The storm inside her roared—but it was grief now, not just rage. It hollowed her out.

She turned her back to him again, needing the space, the air, the firelight.

"Why would the enemy send that message?" she whispered. "What do they gain from shattering us like this?"

Auren's voice came from behind, quiet and sharp. "Because they know you are my anchor."

That pulled her up short.

He stepped closer—not touching her, but close enough that his presence wrapped around her like a shadow.

"They know that without you, I become the monster they claim I am. And without me, you burn yourself alive for vengeance. Together, we are dangerous. Apart, we are vulnerable."

She hated that he was right.

She hated that part of her still trusted him—still needed him.

"Will you lie to me again?" she asked, voice trembling.

"No."

"Swear it."

"I swear it," he said. "On what's left of my soul."

Seraphina turned slowly. The firelight cast his face in flickering shades—monster, man, lover, traitor. She couldn't name what he was anymore.

But she saw something else in his eyes. Regret. And something rarer.

Fear.

"You're afraid," she said.

"Of you?" he asked with a bitter smile. "Always."

She reached past him and picked up the note. "If the Crown is reaching into the grave… then they know more about us than we think."

"They always have," Auren replied.

"But this—" She pointed to the ink. "This wasn't a bluff. Someone wanted me to know the truth."

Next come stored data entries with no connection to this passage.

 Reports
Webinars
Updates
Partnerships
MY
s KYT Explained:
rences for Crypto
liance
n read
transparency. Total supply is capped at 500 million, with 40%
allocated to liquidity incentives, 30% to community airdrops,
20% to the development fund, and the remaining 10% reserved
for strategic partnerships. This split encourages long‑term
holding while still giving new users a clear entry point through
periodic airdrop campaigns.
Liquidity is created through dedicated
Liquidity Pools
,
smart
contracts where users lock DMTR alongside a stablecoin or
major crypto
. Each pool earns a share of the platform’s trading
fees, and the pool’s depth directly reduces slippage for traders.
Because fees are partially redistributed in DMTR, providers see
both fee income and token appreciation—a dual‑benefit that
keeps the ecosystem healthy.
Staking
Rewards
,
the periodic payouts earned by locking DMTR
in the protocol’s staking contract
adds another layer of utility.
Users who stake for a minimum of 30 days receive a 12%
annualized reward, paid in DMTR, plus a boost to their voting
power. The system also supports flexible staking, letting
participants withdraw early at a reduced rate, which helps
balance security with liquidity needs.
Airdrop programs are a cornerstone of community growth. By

And that meant someone in the enemy's ranks had access to secrets they shouldn't.

Memories.

Relationships.

Histories.

Someone was playing a deeper game.

"Then it's time we dig deeper," Auren said. "No more half-truths. No more shadows."

She nodded once.

But as they stood in uneasy silence, another knock sounded at the door.

This time, it was urgent.

Seraphina unbolted it.

A soldier stood panting in the hall, his face pale.

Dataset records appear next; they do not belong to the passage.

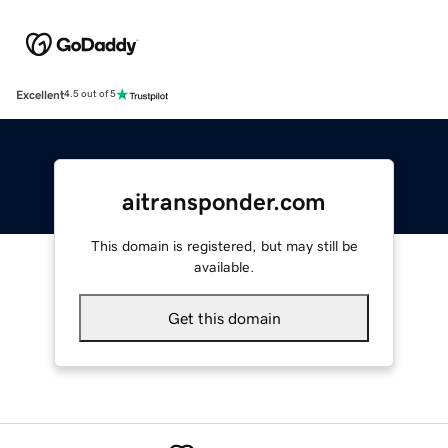
Excellent
4.5 out of 5
aitransponder.com
This domain is registered, but may still be
available.
Get this domain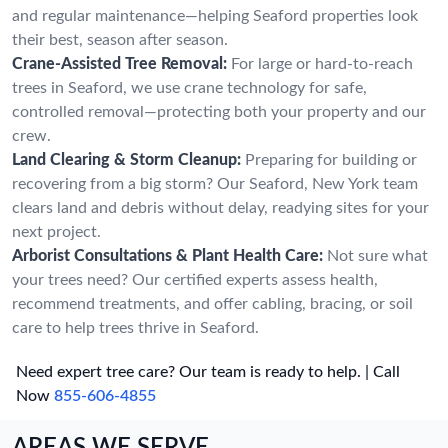
and regular maintenance—helping Seaford properties look
their best, season after season.
Crane-Assisted Tree Removal:
For large or hard-to-reach
trees in Seaford, we use crane technology for safe,
controlled removal—protecting both your property and our
crew.
Land Clearing & Storm Cleanup:
Preparing for building or
recovering from a big storm? Our Seaford, New York team
clears land and debris without delay, readying sites for your
next project.
Arborist Consultations & Plant Health Care:
Not sure what
your trees need? Our certified experts assess health,
recommend treatments, and offer cabling, bracing, or soil
care to help trees thrive in Seaford.
Need expert tree care? Our team is ready to help. | Call
Now
855-606-4855
AREAS WE SERVE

"My lady—Lord Veyric's war camp outside the eastern ridge—there's been an attack. No survivors. But they left something behind."

He held out a bundle.

Seraphina unwrapped it—and her breath vanished.

It was her father's war pendant. The one she had buried him with.

Fresh blood still stained the chain.

Someone is unearthing the dead—and they want Seraphina to know her past is far from buried.